Each line in the listing below that contains "solicitors" should be returned.

►

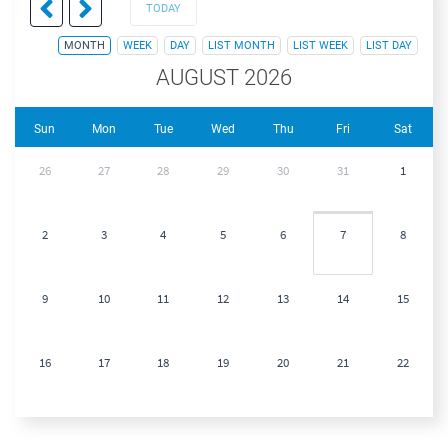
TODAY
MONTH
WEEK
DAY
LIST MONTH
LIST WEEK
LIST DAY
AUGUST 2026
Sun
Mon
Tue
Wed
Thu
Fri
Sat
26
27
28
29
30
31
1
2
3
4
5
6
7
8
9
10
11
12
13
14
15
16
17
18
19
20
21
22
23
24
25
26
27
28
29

◄
►

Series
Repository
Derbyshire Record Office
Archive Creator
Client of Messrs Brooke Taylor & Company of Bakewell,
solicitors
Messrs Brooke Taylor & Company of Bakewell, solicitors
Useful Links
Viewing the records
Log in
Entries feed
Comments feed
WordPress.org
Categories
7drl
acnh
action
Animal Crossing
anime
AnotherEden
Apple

◄
►

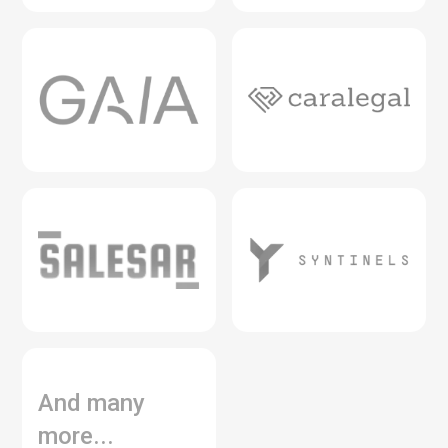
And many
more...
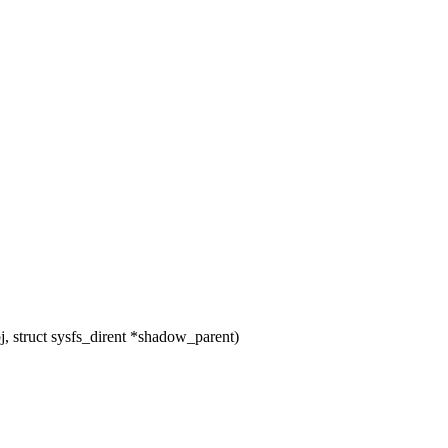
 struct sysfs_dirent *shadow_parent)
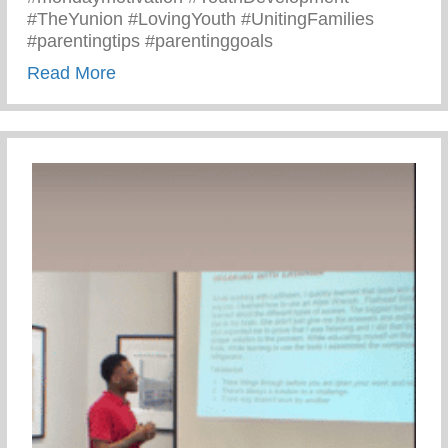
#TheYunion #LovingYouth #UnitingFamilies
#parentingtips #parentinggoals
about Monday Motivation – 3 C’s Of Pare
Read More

◄

→ Exercise answer:
solicitors
Messrs Brooke Taylor & Company of Bakewell, solicitors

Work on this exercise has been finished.